Data items
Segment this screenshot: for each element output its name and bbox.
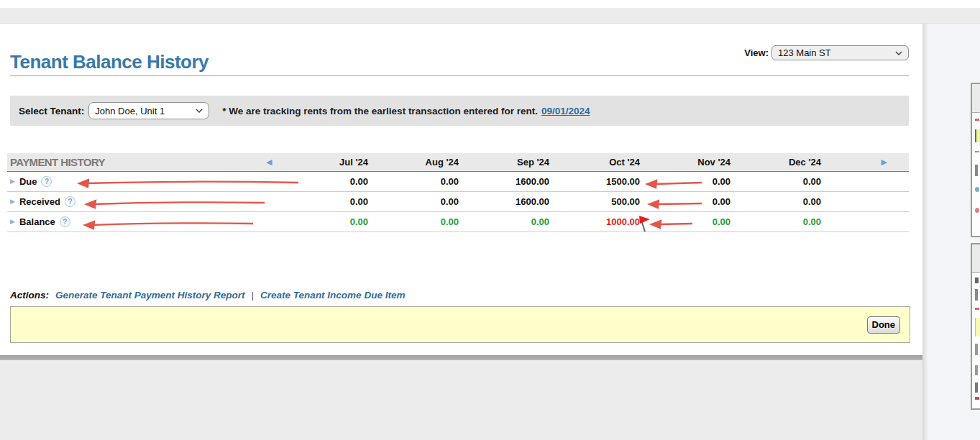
cutoff-side-panel [971,243,980,410]
row-label: Balance [19,216,55,227]
title-divider [10,75,909,76]
table-row-due: ▶ Due ? 0.00 0.00 1600.00 1500.00 0.00 0… [7,172,909,192]
done-button[interactable]: Done [867,316,901,334]
actions-label: Actions: [10,290,49,301]
payment-history-table: PAYMENT HISTORY ◀ Jul '24 Aug '24 Sep '2… [7,153,909,232]
tenant-selector-bar: Select Tenant: John Doe, Unit 1 * We are… [10,96,909,126]
table-row-balance: ▶ Balance ? 0.00 0.00 0.00 1000.00 0.00 … [7,212,909,232]
payment-history-title: PAYMENT HISTORY [7,156,266,168]
page-title: Tenant Balance History [10,51,209,73]
link-separator: | [252,290,255,301]
actions-line: Actions: Generate Tenant Payment History… [10,290,405,301]
received-sep: 1600.00 [462,196,552,207]
select-tenant-label: Select Tenant: [19,106,84,116]
balance-dec: 0.00 [733,216,824,227]
tracking-date-link[interactable]: 09/01/2024 [541,106,590,116]
cutoff-panel-header [972,84,980,113]
balance-oct: 1000.00 [552,216,643,227]
month-header: Oct '24 [552,157,643,168]
footer-bar: Done [10,306,910,343]
view-select-value: 123 Main ST [778,47,831,58]
row-label: Due [19,176,37,187]
due-jul: 0.00 [280,176,371,187]
page: Tenant Balance History View: 123 Main ST… [0,0,980,440]
due-dec: 0.00 [733,176,824,187]
chevron-down-icon [895,51,902,55]
payment-history-header: PAYMENT HISTORY ◀ Jul '24 Aug '24 Sep '2… [7,153,909,172]
chevron-down-icon [196,109,203,113]
top-gray-band [0,8,980,24]
tracking-note-text: * We are tracking rents from the earlies… [222,106,538,116]
month-header: Sep '24 [462,157,552,168]
bottom-divider [0,355,922,360]
next-months-icon[interactable]: ▶ [881,158,909,166]
received-nov: 0.00 [643,196,733,207]
view-select[interactable]: 123 Main ST [771,45,909,60]
balance-sep: 0.00 [462,216,552,227]
help-icon[interactable]: ? [60,216,70,227]
help-icon[interactable]: ? [41,176,52,187]
create-income-due-item-link[interactable]: Create Tenant Income Due Item [260,290,405,301]
row-label-cell: ▶ Balance ? [7,216,266,227]
due-sep: 1600.00 [462,176,552,187]
prev-months-icon[interactable]: ◀ [266,158,280,166]
month-header: Jul '24 [280,157,371,168]
view-row: View: 123 Main ST [744,45,909,60]
due-nov: 0.00 [643,176,733,187]
balance-aug: 0.00 [371,216,462,227]
row-label-cell: ▶ Received ? [7,196,266,207]
month-header: Nov '24 [643,157,733,168]
tenant-select-value: John Doe, Unit 1 [95,106,165,116]
received-dec: 0.00 [733,196,824,207]
expand-row-icon[interactable]: ▶ [10,198,15,205]
generate-report-link[interactable]: Generate Tenant Payment History Report [55,290,245,301]
due-oct: 1500.00 [552,176,643,187]
due-aug: 0.00 [371,176,462,187]
balance-jul: 0.00 [280,216,371,227]
cutoff-side-panel [971,83,980,237]
help-icon[interactable]: ? [65,196,75,207]
tracking-note: * We are tracking rents from the earlies… [222,106,590,116]
expand-row-icon[interactable]: ▶ [10,178,15,185]
cutoff-panel-header [972,244,980,273]
top-spacer [0,0,980,8]
balance-nov: 0.00 [643,216,733,227]
month-header: Dec '24 [733,157,824,168]
table-row-received: ▶ Received ? 0.00 0.00 1600.00 500.00 0.… [7,192,909,212]
main-panel: Tenant Balance History View: 123 Main ST… [0,24,922,355]
received-jul: 0.00 [280,196,371,207]
row-label: Received [19,196,60,207]
view-label: View: [744,47,769,58]
tenant-select[interactable]: John Doe, Unit 1 [88,102,209,119]
expand-row-icon[interactable]: ▶ [10,219,15,225]
row-label-cell: ▶ Due ? [7,176,266,187]
received-oct: 500.00 [552,196,643,207]
received-aug: 0.00 [371,196,462,207]
month-header: Aug '24 [371,157,462,168]
content-edge-shadow [922,24,928,440]
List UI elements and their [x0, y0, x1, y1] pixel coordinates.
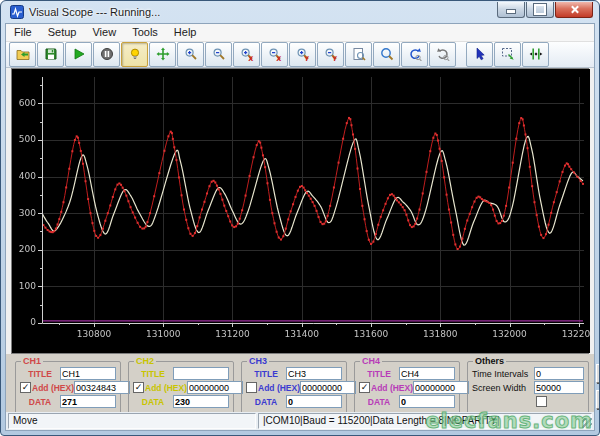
others-option-checkbox[interactable]: [536, 396, 547, 407]
svg-text:Y: Y: [303, 55, 309, 62]
app-window: Visual Scope --- Running... FileSetupVie…: [0, 0, 600, 436]
close-icon: [570, 5, 579, 14]
title-bar[interactable]: Visual Scope --- Running...: [5, 1, 595, 23]
cursor-icon: [473, 47, 487, 61]
addr-hex-label: Add (HEX): [371, 383, 413, 393]
menu-item-file[interactable]: File: [6, 24, 40, 40]
ch1-addr-input[interactable]: [74, 381, 130, 394]
zoom-y-out-button[interactable]: Y: [317, 42, 344, 67]
close-button[interactable]: [555, 2, 593, 18]
menu-item-view[interactable]: View: [84, 24, 124, 40]
channel-group-ch3: CH3TITLEAdd (HEX)DATA: [241, 361, 347, 414]
maximize-button[interactable]: [526, 2, 554, 18]
data-label: DATA: [133, 397, 173, 407]
save-file-icon: [44, 47, 58, 61]
ch4-title-input[interactable]: [399, 367, 455, 380]
zoom-y-in-button[interactable]: Y: [289, 42, 316, 67]
menu-item-setup[interactable]: Setup: [40, 24, 85, 40]
zoom-x-out-button[interactable]: X: [261, 42, 288, 67]
channel-group-label: CH4: [360, 356, 382, 366]
cursor-button[interactable]: [466, 42, 493, 67]
ch2-data-input[interactable]: [173, 395, 229, 408]
ch4-data-input[interactable]: [399, 395, 455, 408]
zoom-out-icon: [212, 47, 226, 61]
svg-text:X: X: [248, 55, 253, 62]
ch3-data-input[interactable]: [286, 395, 342, 408]
ch3-title-input[interactable]: [286, 367, 342, 380]
resize-grip[interactable]: [582, 418, 592, 428]
ch2-addr-input[interactable]: [187, 381, 243, 394]
channel-group-ch1: CH1TITLE✓Add (HEX)DATA: [15, 361, 121, 414]
addr-hex-label: Add (HEX): [145, 383, 187, 393]
pause-icon: [100, 47, 114, 61]
ch3-enable-checkbox[interactable]: [246, 382, 257, 393]
run-button-1[interactable]: RUN: [596, 364, 600, 383]
ch4-enable-checkbox[interactable]: ✓: [359, 382, 370, 393]
save-file-button[interactable]: [37, 42, 64, 67]
backlight-icon: [128, 47, 142, 61]
zoom-x-in-button[interactable]: X: [233, 42, 260, 67]
status-connection: |COM10|Baud = 115200|Data Length = 8|NOP…: [258, 413, 592, 430]
run-button-2[interactable]: RUN: [596, 390, 600, 409]
zoom-x-out-icon: X: [268, 47, 282, 61]
channel-group-ch2: CH2TITLE✓Add (HEX)DATA: [128, 361, 234, 414]
zoom-window-button[interactable]: [373, 42, 400, 67]
minimize-icon: [506, 9, 516, 14]
channel-group-ch4: CH4TITLE✓Add (HEX)DATA: [354, 361, 460, 414]
others-group-label: Others: [473, 356, 506, 366]
svg-text:Y: Y: [331, 55, 337, 62]
zoom-in-button[interactable]: [177, 42, 204, 67]
pause-button[interactable]: [93, 42, 120, 67]
addr-hex-label: Add (HEX): [32, 383, 74, 393]
maximize-icon: [534, 4, 546, 15]
menu-item-help[interactable]: Help: [166, 24, 205, 40]
screen-width-input[interactable]: [534, 381, 584, 394]
toolbar: XXYY: [6, 42, 594, 68]
title-label: TITLE: [20, 369, 60, 379]
status-bar: Move |COM10|Baud = 115200|Data Length = …: [6, 412, 594, 431]
zoom-in-icon: [184, 47, 198, 61]
ch4-addr-input[interactable]: [413, 381, 469, 394]
scope-canvas[interactable]: [12, 69, 590, 353]
zoom-x-in-icon: X: [240, 47, 254, 61]
start-icon: [72, 47, 86, 61]
time-intervals-input[interactable]: [534, 367, 584, 380]
ch1-title-input[interactable]: [60, 367, 116, 380]
channel-group-label: CH3: [247, 356, 269, 366]
zoom-y-out-icon: Y: [324, 47, 338, 61]
screen-width-label: Screen Width: [472, 383, 534, 393]
pan-button[interactable]: [149, 42, 176, 67]
open-file-button[interactable]: [9, 42, 36, 67]
start-button[interactable]: [65, 42, 92, 67]
status-mode: Move: [8, 413, 256, 430]
backlight-button[interactable]: [121, 42, 148, 67]
select-region-button[interactable]: [494, 42, 521, 67]
zoom-out-button[interactable]: [205, 42, 232, 67]
time-intervals-label: Time Intervals: [472, 369, 534, 379]
measure-cursors-button[interactable]: [522, 42, 549, 67]
data-label: DATA: [20, 397, 60, 407]
pan-icon: [156, 47, 170, 61]
menu-item-tools[interactable]: Tools: [124, 24, 166, 40]
zoom-undo-button[interactable]: [401, 42, 428, 67]
zoom-fit-icon: [352, 47, 366, 61]
zoom-fit-button[interactable]: [345, 42, 372, 67]
ch3-addr-input[interactable]: [300, 381, 356, 394]
title-label: TITLE: [246, 369, 286, 379]
ch2-enable-checkbox[interactable]: ✓: [133, 382, 144, 393]
data-label: DATA: [246, 397, 286, 407]
ch1-enable-checkbox[interactable]: ✓: [20, 382, 31, 393]
window-title: Visual Scope --- Running...: [29, 6, 160, 18]
zoom-redo-button[interactable]: [429, 42, 456, 67]
run-button-column: RUNRUN: [596, 361, 600, 409]
others-group: OthersTime IntervalsScreen Width: [467, 361, 589, 414]
ch2-title-input[interactable]: [173, 367, 229, 380]
title-label: TITLE: [133, 369, 173, 379]
app-icon: [10, 5, 24, 19]
open-file-icon: [16, 47, 30, 61]
scope-display: [11, 68, 589, 354]
ch1-data-input[interactable]: [60, 395, 116, 408]
minimize-button[interactable]: [497, 2, 525, 18]
title-label: TITLE: [359, 369, 399, 379]
data-label: DATA: [359, 397, 399, 407]
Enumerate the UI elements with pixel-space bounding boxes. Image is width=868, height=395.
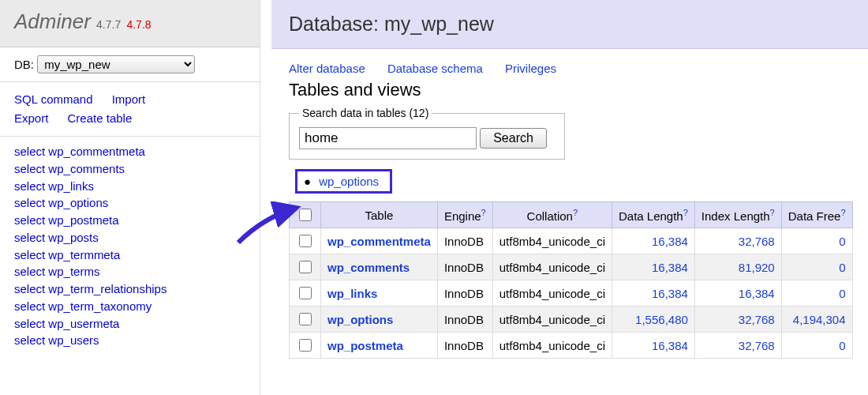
cell-table: wp_links [321, 280, 438, 307]
create-table-link[interactable]: Create table [68, 111, 133, 125]
export-link[interactable]: Export [14, 111, 48, 125]
sidebar-table-item: select wp_termmeta [14, 246, 245, 264]
sidebar-table-select-link[interactable]: select [14, 196, 45, 209]
table-name-link[interactable]: wp_commentmeta [327, 235, 431, 248]
help-icon[interactable]: ? [840, 208, 845, 217]
cell-collation: utf8mb4_unicode_ci [492, 333, 612, 359]
sidebar-table-name-link[interactable]: wp_comments [48, 162, 125, 175]
sidebar-table-select-link[interactable]: select [14, 213, 45, 227]
col-engine-label: Engine [444, 209, 481, 223]
db-select[interactable]: my_wp_new [37, 55, 195, 73]
sidebar-table-name-link[interactable]: wp_posts [48, 231, 98, 244]
table-name-link[interactable]: wp_comments [327, 261, 410, 274]
cell-data-free-link[interactable]: 0 [839, 339, 845, 352]
cell-data-length: 16,384 [612, 254, 694, 280]
cell-data-free-link[interactable]: 0 [839, 287, 845, 300]
sidebar-table-name-link[interactable]: wp_postmeta [48, 213, 118, 227]
search-result-table-link[interactable]: wp_options [319, 175, 379, 188]
cell-data-length-link[interactable]: 16,384 [652, 287, 688, 300]
cell-collation: utf8mb4_unicode_ci [492, 254, 612, 280]
cell-check [290, 333, 321, 359]
sidebar-table-name-link[interactable]: wp_term_relationships [48, 282, 166, 295]
cell-data-length-link[interactable]: 16,384 [652, 261, 688, 274]
row-checkbox[interactable] [299, 235, 312, 247]
sidebar-table-item: select wp_comments [14, 160, 245, 178]
cell-data-length-link[interactable]: 16,384 [652, 339, 688, 352]
search-fieldset: Search data in tables (12) Search [289, 107, 565, 160]
cell-data-free-link[interactable]: 4,194,304 [793, 313, 846, 326]
search-button[interactable]: Search [480, 128, 547, 149]
help-icon[interactable]: ? [683, 208, 688, 217]
cell-check [290, 254, 321, 280]
cell-collation: utf8mb4_unicode_ci [492, 280, 612, 307]
row-checkbox[interactable] [299, 313, 312, 325]
sidebar-tables-list: select wp_commentmetaselect wp_commentss… [0, 137, 260, 356]
sidebar-table-select-link[interactable]: select [14, 162, 45, 175]
main: Database: my_wp_new Alter database Datab… [271, 0, 868, 395]
cell-index-length-link[interactable]: 32,768 [739, 313, 775, 326]
table-name-link[interactable]: wp_links [327, 287, 377, 300]
sidebar-table-select-link[interactable]: select [14, 248, 45, 261]
cell-table: wp_commentmeta [321, 228, 438, 254]
cell-table: wp_comments [321, 254, 438, 280]
cell-index-length: 32,768 [694, 307, 781, 333]
cell-collation: utf8mb4_unicode_ci [492, 307, 612, 333]
cell-table: wp_postmeta [321, 333, 438, 359]
sidebar-table-item: select wp_term_relationships [14, 280, 245, 298]
sidebar-table-name-link[interactable]: wp_links [48, 179, 94, 193]
import-link[interactable]: Import [112, 92, 146, 106]
cell-index-length: 16,384 [694, 280, 781, 307]
cell-check [290, 307, 321, 333]
sidebar-table-select-link[interactable]: select [14, 333, 45, 347]
bullet-icon: ● [304, 175, 311, 188]
sidebar-table-select-link[interactable]: select [14, 265, 45, 278]
privileges-link[interactable]: Privileges [505, 62, 556, 75]
app-version-latest[interactable]: 4.7.8 [126, 18, 151, 31]
table-name-link[interactable]: wp_options [327, 313, 393, 326]
actions-row: Alter database Database schema Privilege… [271, 49, 868, 78]
search-input[interactable] [299, 127, 477, 149]
sidebar-table-select-link[interactable]: select [14, 282, 45, 295]
help-icon[interactable]: ? [481, 208, 486, 217]
help-icon[interactable]: ? [770, 208, 775, 217]
cell-data-free-link[interactable]: 0 [839, 235, 845, 248]
cell-engine: InnoDB [437, 280, 492, 307]
sidebar-table-name-link[interactable]: wp_terms [48, 265, 99, 278]
check-all[interactable] [299, 209, 312, 221]
sidebar-table-name-link[interactable]: wp_termmeta [48, 248, 120, 261]
cell-index-length-link[interactable]: 32,768 [739, 339, 775, 352]
cell-data-free: 4,194,304 [781, 307, 852, 333]
sidebar-table-name-link[interactable]: wp_options [48, 196, 108, 209]
sidebar-table-name-link[interactable]: wp_usermeta [48, 317, 119, 330]
sql-command-link[interactable]: SQL command [14, 92, 93, 106]
sidebar-table-name-link[interactable]: wp_term_taxonomy [48, 299, 152, 313]
sidebar-header: Adminer 4.7.7 4.7.8 [0, 0, 260, 47]
cell-data-free-link[interactable]: 0 [839, 261, 845, 274]
cell-data-length-link[interactable]: 16,384 [652, 235, 688, 248]
database-schema-link[interactable]: Database schema [387, 62, 483, 75]
row-checkbox[interactable] [299, 339, 312, 352]
sidebar-table-item: select wp_links [14, 178, 245, 195]
sidebar-table-select-link[interactable]: select [14, 299, 45, 313]
sidebar-table-item: select wp_usermeta [14, 315, 245, 333]
cell-data-length-link[interactable]: 1,556,480 [635, 313, 688, 326]
sidebar-table-item: select wp_commentmeta [14, 143, 245, 160]
help-icon[interactable]: ? [573, 208, 578, 217]
app-version-current: 4.7.7 [96, 18, 121, 31]
sidebar-table-select-link[interactable]: select [14, 317, 45, 330]
sidebar-table-select-link[interactable]: select [14, 179, 45, 193]
sidebar-table-select-link[interactable]: select [14, 231, 45, 244]
cell-index-length-link[interactable]: 32,768 [739, 235, 775, 248]
alter-database-link[interactable]: Alter database [289, 62, 365, 75]
page-title-prefix: Database: [289, 13, 384, 35]
sidebar-table-select-link[interactable]: select [14, 145, 45, 158]
row-checkbox[interactable] [299, 261, 312, 273]
table-name-link[interactable]: wp_postmeta [327, 339, 403, 352]
sidebar-table-name-link[interactable]: wp_commentmeta [48, 145, 145, 158]
cell-index-length-link[interactable]: 81,920 [739, 261, 775, 274]
col-data-free: Data Free? [781, 202, 852, 228]
cell-data-free: 0 [781, 254, 852, 280]
row-checkbox[interactable] [299, 287, 312, 299]
sidebar-table-name-link[interactable]: wp_users [48, 333, 99, 347]
cell-index-length-link[interactable]: 16,384 [739, 287, 775, 300]
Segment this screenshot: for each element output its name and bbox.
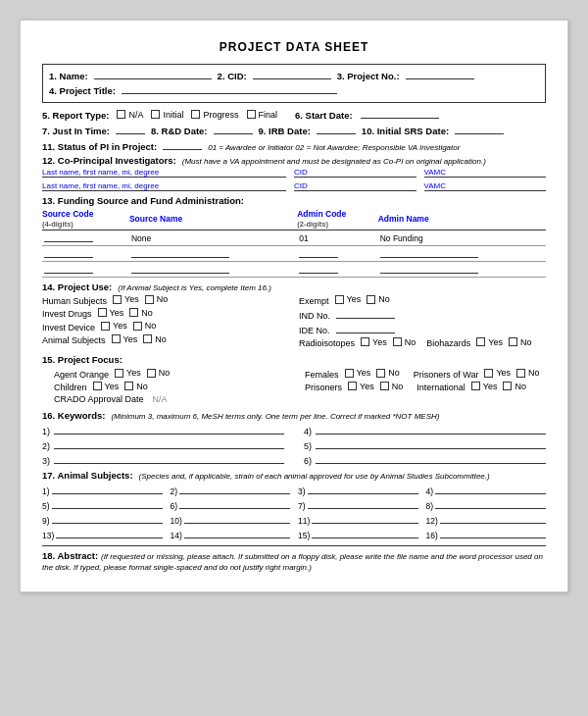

### What is required
When a line contains the string "value", count that line; once every line of the records has been checked, state the count alone.

### Task output
2